Il modello principe resta Romano Prodi, il professore democristiano, manager di Stato, liquidatore insigne, due volte vincitore su Berlusconi. Gli altri, i banchieri e i magistrati assurti alle somme altezze repubblicane, non reggono al confronto. Sono riusciti, questo sì, a sedere sulle ambite poltrone del potere politico, il più delle volte senza aver bisogno di farsi eleggere dal popolo, ma non hanno inventato niente.
A chi gli faceva presente che Cesare disponeva di numerose legioni, il grande generale Pompeo pare avesse risposto che a lui bastava battere il piede in terra perché sorgessero legioni a lui fedeli. A Prodi è bastato aprire il faccione in un plateale sorriso per far nascere partiti, coalizioni, alleanze. Ha compiuto raffinati giochi di prestigio, ma non gli è riuscito l’incantesimo di governare. Qualche dote gli manca.

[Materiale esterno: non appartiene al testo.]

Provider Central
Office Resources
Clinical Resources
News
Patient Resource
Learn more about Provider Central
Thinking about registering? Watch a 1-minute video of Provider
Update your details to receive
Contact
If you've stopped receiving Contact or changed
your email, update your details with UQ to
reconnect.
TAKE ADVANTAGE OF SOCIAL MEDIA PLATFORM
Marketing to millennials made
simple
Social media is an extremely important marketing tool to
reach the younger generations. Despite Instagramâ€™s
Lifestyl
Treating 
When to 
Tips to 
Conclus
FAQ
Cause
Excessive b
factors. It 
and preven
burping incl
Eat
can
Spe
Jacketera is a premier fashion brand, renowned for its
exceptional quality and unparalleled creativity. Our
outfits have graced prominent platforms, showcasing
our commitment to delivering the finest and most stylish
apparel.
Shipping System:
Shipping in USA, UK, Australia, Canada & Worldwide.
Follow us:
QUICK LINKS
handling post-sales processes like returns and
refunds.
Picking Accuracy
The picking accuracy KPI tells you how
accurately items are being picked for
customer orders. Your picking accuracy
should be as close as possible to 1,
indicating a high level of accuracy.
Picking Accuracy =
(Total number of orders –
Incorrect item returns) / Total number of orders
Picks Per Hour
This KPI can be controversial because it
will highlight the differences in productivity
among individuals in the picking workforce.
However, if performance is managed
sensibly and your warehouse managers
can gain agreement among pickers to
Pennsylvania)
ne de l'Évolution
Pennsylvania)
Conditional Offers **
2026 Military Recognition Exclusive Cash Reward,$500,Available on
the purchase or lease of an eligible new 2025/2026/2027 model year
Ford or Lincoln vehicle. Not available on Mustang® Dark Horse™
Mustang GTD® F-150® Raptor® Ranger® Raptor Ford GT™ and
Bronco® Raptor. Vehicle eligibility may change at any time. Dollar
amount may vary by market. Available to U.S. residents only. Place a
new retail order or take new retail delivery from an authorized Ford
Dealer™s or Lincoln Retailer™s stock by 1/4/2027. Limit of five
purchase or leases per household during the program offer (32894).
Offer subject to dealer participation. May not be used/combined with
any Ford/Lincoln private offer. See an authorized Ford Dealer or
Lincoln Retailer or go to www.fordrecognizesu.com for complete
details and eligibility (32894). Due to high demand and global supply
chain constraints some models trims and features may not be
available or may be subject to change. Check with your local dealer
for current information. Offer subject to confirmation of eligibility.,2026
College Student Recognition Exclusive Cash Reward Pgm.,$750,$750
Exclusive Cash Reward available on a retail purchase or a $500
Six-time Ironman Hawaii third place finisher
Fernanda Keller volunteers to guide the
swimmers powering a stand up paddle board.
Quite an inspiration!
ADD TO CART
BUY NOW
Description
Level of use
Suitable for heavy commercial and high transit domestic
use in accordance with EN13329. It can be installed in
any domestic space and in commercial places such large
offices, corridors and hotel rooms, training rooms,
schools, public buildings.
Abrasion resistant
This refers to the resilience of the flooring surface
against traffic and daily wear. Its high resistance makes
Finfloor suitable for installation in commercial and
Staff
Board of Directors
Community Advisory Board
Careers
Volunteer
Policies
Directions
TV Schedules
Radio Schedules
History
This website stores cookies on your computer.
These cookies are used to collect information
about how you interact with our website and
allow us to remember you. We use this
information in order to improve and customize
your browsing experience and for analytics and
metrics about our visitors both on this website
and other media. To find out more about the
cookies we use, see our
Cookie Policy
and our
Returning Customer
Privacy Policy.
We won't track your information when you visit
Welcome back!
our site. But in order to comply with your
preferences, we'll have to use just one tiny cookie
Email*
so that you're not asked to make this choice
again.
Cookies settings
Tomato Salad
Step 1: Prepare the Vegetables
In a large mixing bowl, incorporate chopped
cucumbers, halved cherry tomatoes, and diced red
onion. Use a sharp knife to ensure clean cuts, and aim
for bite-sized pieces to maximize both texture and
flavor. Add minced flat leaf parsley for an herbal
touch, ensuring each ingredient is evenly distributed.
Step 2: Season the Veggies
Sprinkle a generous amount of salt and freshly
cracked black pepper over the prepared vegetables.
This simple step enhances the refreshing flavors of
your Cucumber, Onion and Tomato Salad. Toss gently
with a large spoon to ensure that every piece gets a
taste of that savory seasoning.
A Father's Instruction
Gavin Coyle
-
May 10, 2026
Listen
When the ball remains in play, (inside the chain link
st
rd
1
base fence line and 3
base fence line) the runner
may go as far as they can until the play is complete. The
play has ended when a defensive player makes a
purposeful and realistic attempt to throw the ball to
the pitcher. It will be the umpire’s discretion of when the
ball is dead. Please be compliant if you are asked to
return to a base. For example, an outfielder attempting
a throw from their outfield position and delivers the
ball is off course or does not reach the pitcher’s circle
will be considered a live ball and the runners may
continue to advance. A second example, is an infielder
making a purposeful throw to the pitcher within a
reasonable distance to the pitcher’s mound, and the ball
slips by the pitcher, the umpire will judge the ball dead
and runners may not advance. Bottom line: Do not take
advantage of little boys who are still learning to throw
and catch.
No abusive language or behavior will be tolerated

Un banchiere come Alessandro Profumo, ex amministratore delegato di Unicredit, di quali doti politiche dispone? Il presidente della Fondazione Banco di Sicilia, Giovanni Pugliesi, assicura che «è una persona intelligente, capace, colta e del mestiere». Quale mestiere? Unicredit non s’è forse trovata in cassa titoli tossici per 22,4 miliardi di euro? Sarebbe interessante scoprire l’origine della posizione fideistica espressa dal vicepresidente di Confindustria, Alberto Bombassei: «Non so cosa voglia fare da grande. Ha già dimostrato di essere bravo e, qualunque cosa faccia, sono sicuro che la farà bene».

Profumo über alles, insomma. Bombassei ha anche affermato: «Dobbiamo guardare alla Germania che è un po’ il primo della classe in Europa; come a scuola si copia dal primo della classe», per cui non è proprio un portatore sano del verbo. Viaggia su una lunghezza d’onda parallela o giù di lì con quella di Luca Cordero di Montezemolo, altra speranza di rinnovamento (per lui, non certo per noi).

Un po’ distante ma senza esagerare ritroviamo un altro aspirante: il professor Mario Monti, impiegato della Goldman Sachs, la banca d’affari internazionale per antonomasia. Interpellato, Monti non si scompone. La sua autorevolezza è indiscussa nel mondo. Ieri ha detto che «ci sono problemi nell’Eurozona e credo che quelli possano essere superati». Poi ha aggiunto: «Penso che da parte dell’Italia ci sia in questo momento una grande necessità di avere un comportamento responsabile».
Che vuol dire? Lo spiega il suo collega americano, Nouriel Roubini, professore di Economia all’università di New York: «I mercati finanziari sono preoccupati per la credibilità del governo. Credono che la leadership sia compromessa a causa dell’incertezza politica». Ah, la chiarezza yankee! Tutto quadra.